#### About this task
Scan the records for "Manager" and copy each line that contains it.

#### Data for processing

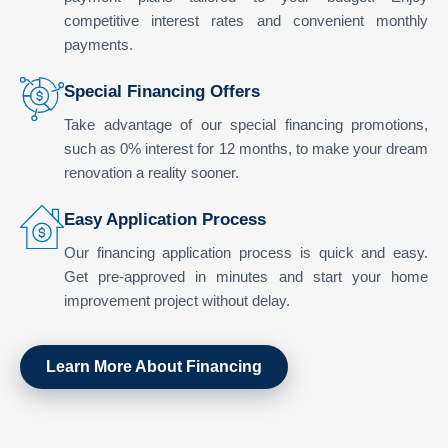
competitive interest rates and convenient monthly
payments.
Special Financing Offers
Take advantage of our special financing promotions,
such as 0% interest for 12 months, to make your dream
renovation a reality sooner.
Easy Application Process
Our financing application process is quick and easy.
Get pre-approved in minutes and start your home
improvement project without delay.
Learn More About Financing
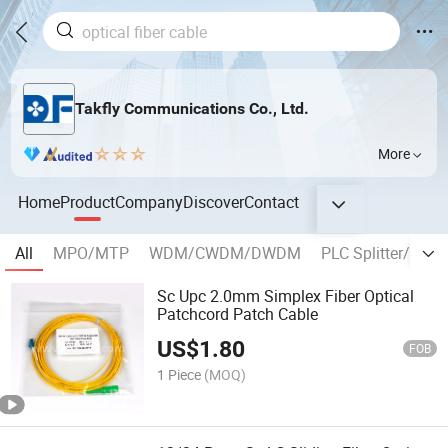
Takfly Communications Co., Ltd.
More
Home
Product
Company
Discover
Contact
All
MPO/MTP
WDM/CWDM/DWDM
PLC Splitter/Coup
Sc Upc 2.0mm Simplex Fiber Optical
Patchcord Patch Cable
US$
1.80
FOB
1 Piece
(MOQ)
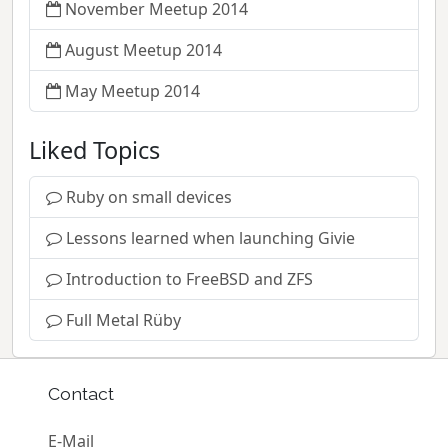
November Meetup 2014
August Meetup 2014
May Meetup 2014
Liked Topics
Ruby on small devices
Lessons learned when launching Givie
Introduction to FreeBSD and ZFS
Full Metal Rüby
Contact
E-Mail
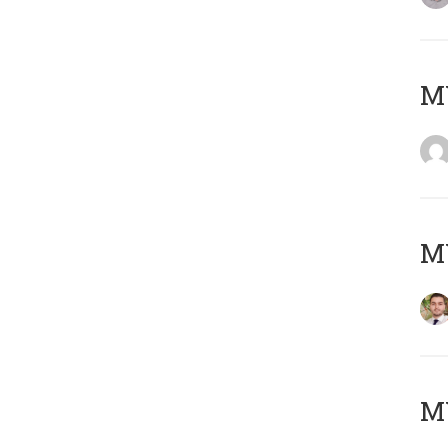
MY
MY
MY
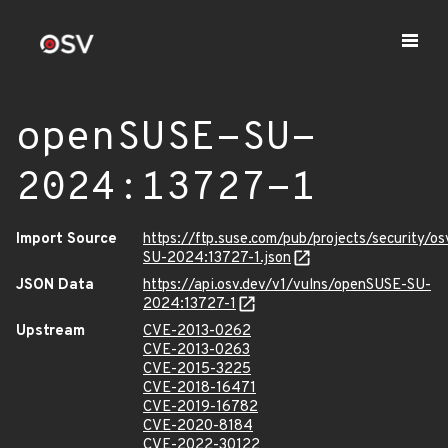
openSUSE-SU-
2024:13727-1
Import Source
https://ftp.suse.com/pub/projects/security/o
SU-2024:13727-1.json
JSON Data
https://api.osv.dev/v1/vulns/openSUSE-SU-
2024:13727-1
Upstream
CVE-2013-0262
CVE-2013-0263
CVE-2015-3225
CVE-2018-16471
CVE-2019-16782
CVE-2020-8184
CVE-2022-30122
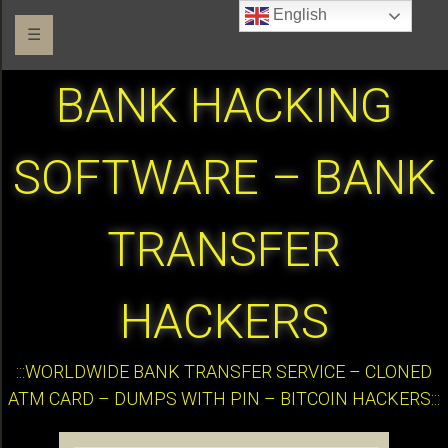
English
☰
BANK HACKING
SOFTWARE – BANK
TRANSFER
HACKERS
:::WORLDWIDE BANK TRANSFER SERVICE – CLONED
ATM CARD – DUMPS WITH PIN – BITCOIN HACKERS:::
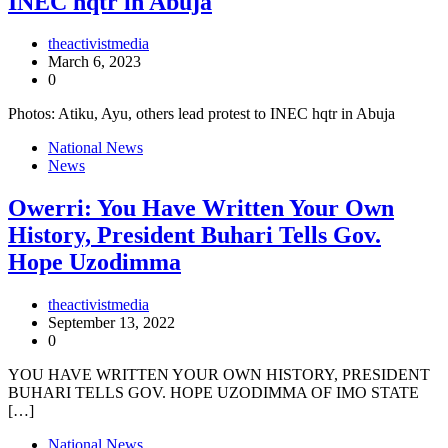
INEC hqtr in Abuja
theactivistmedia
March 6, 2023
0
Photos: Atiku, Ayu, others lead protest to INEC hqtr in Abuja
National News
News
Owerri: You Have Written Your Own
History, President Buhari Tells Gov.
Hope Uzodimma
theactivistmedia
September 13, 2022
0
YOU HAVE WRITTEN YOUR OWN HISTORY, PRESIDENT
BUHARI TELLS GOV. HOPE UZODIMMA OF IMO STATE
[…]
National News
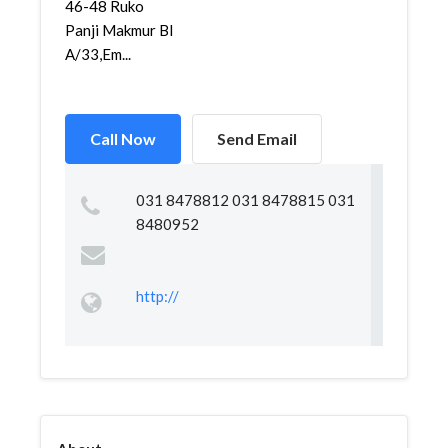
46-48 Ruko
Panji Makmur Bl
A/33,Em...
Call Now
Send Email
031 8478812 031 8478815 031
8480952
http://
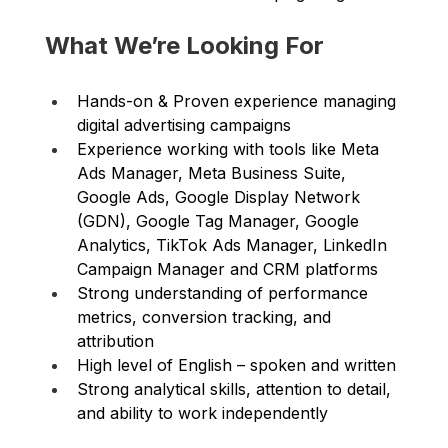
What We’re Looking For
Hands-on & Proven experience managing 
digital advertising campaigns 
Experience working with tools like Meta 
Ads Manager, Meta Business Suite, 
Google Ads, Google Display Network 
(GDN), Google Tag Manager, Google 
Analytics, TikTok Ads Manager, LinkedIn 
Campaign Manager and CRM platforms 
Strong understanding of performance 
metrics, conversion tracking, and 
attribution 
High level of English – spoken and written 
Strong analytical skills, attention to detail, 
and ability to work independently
--
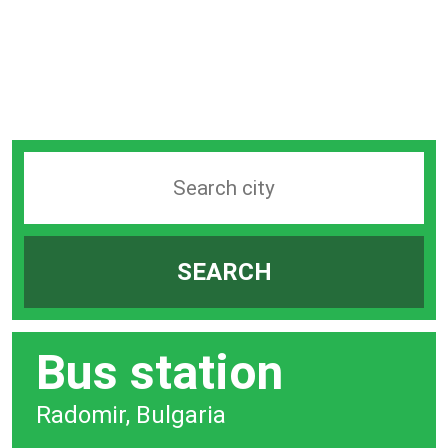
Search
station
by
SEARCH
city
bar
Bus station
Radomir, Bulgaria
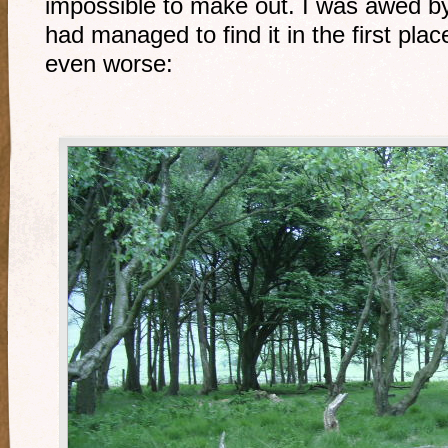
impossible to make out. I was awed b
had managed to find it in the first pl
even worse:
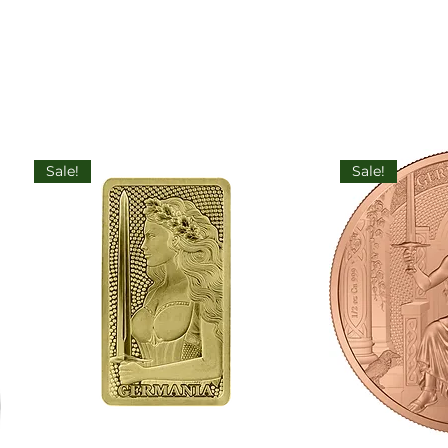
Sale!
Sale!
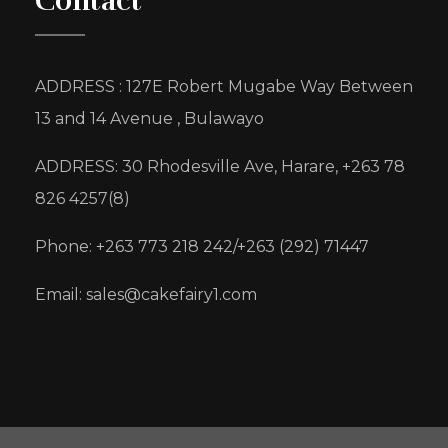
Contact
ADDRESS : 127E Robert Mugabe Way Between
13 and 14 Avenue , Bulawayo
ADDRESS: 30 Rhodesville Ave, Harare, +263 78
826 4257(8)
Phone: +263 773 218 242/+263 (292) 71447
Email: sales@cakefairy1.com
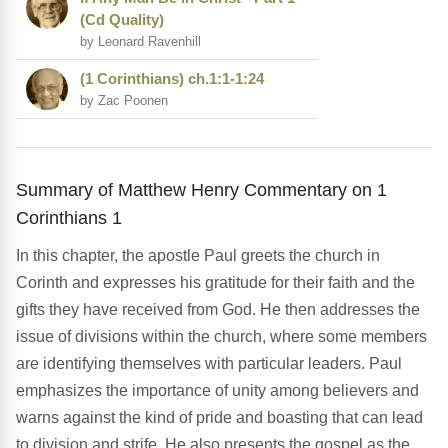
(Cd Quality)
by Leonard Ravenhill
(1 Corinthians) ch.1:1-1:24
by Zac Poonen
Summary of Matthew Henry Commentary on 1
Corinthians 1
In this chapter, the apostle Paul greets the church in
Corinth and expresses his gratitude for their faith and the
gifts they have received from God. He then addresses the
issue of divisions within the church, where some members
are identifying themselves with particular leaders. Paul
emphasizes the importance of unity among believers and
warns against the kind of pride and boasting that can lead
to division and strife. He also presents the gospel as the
* * *
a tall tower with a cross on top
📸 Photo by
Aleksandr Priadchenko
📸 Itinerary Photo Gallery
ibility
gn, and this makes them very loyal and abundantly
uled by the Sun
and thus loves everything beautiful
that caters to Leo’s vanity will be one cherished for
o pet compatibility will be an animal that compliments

#### Exercise solution
Ads Manager, Meta Business Suite, 
(GDN), Google Tag Manager, Google 
Analytics, TikTok Ads Manager, LinkedIn 
Campaign Manager and CRM platforms 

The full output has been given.